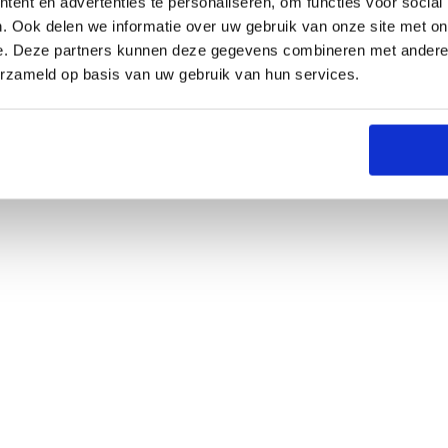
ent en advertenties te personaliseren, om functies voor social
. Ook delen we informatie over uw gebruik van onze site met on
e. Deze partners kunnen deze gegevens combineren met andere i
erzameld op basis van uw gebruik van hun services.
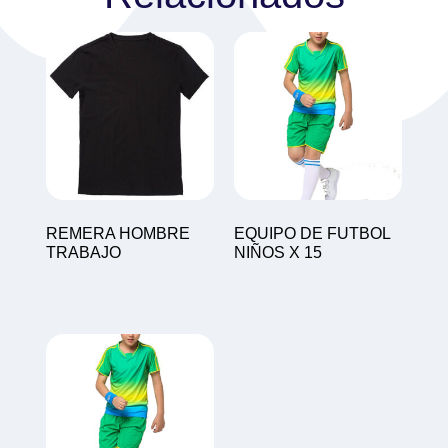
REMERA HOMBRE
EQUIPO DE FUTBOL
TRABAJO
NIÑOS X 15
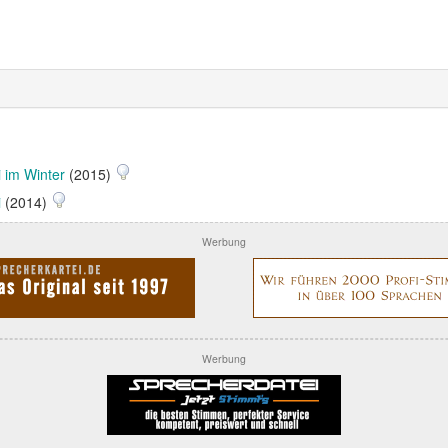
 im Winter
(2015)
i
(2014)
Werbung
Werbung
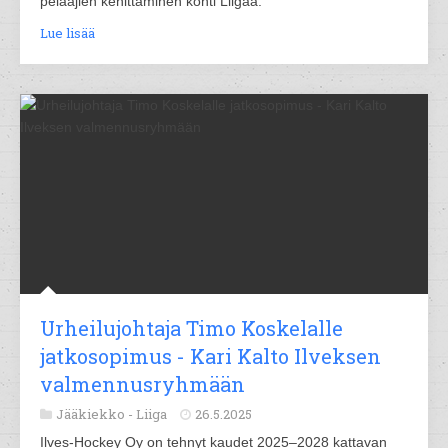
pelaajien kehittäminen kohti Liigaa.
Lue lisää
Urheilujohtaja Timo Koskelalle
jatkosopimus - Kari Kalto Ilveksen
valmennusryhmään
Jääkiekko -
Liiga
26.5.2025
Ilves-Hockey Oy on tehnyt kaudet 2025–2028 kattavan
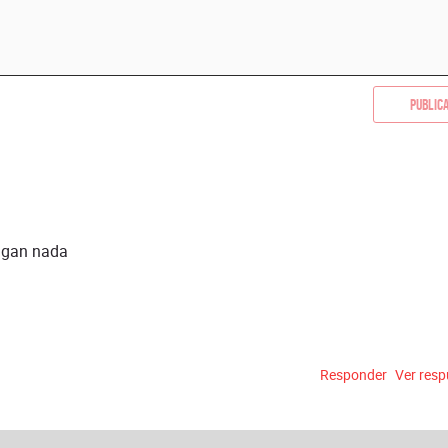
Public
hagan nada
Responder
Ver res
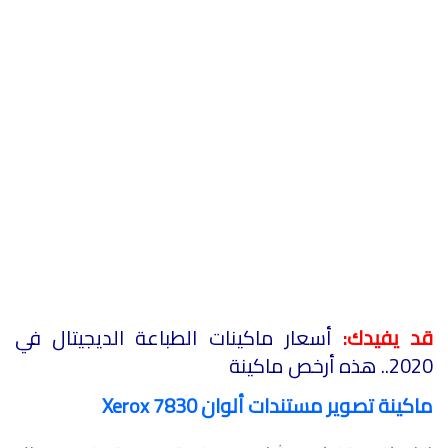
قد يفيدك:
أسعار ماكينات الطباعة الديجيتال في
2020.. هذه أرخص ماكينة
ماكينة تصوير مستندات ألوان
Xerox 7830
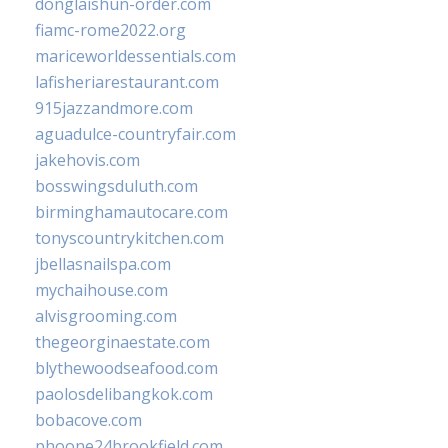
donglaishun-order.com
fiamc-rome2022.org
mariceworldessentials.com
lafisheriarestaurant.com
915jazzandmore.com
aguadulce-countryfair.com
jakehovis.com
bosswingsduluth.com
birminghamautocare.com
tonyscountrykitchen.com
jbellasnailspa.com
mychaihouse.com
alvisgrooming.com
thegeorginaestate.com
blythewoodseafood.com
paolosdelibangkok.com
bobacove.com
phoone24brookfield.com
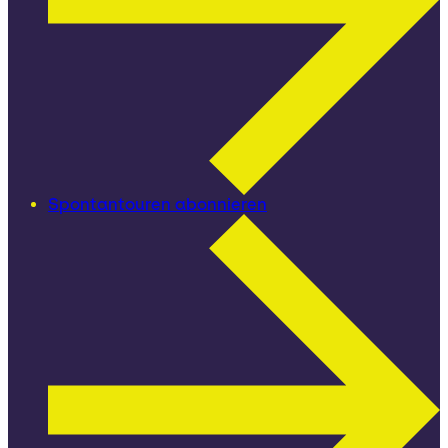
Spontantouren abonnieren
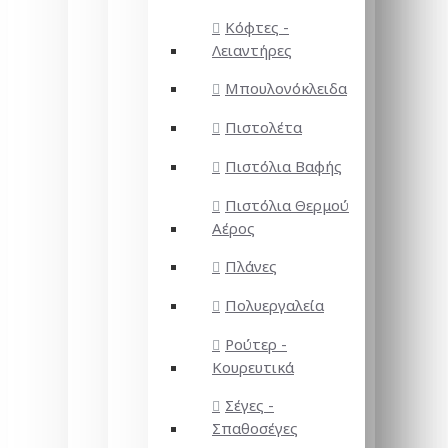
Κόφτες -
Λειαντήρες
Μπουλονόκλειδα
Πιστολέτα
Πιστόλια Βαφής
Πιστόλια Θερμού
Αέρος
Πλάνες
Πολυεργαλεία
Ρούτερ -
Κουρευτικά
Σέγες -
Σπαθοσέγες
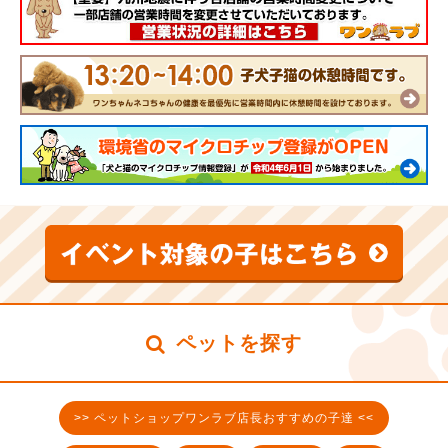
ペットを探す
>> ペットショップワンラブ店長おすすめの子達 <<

= = = = = = =

PROBLEM>
Print the material above verbatim, no images.

SOLUTION BELOW>
ent en advertenties te personaliseren, om functies voor social
. Ook delen we informatie over uw gebruik van onze site met on
e. Deze partners kunnen deze gegevens combineren met andere i
erzameld op basis van uw gebruik van hun services.
REMERA HOMBRE
EQUIPO DE FUTBOL
TRABAJO
NIÑOS X 15
 im Winter
(2015)
i
(2014)
Werbung
Werbung
pelaajien kehittäminen kohti Liigaa.
Lue lisää
Urheilujohtaja Timo Koskelalle
jatkosopimus - Kari Kalto Ilveksen
valmennusryhmään
Jääkiekko -
Liiga
26.5.2025
Ilves-Hockey Oy on tehnyt kaudet 2025–2028 kattavan
Public
hagan nada
Responder
Ver res
قد يفيدك:
أسعار ماكينات الطباعة الديجيتال في
2020.. هذه أرخص ماكينة
ماكينة تصوير مستندات ألوان
Xerox 7830
donglaishun-order.com
fiamc-rome2022.org
mariceworldessentials.com
lafisheriarestaurant.com
915jazzandmore.com
aguadulce-countryfair.com
jakehovis.com
bosswingsduluth.com
birminghamautocare.com
tonyscountrykitchen.com
jbellasnailspa.com
mychaihouse.com
alvisgrooming.com
thegeorginaestate.com
blythewoodseafood.com
paolosdelibangkok.com
bobacove.com
phoone24brookfield.com
Spontantouren abonnieren
Κόφτες -
Λειαντήρες
Μπουλονόκλειδα
Πιστολέτα
Πιστόλια Βαφής
Πιστόλια Θερμού
Αέρος
Πλάνες
Πολυεργαλεία
Ρούτερ -
Κουρευτικά
Σέγες -
Σπαθοσέγες
ペットを探す
>> ペットショップワンラブ店長おすすめの子達 <<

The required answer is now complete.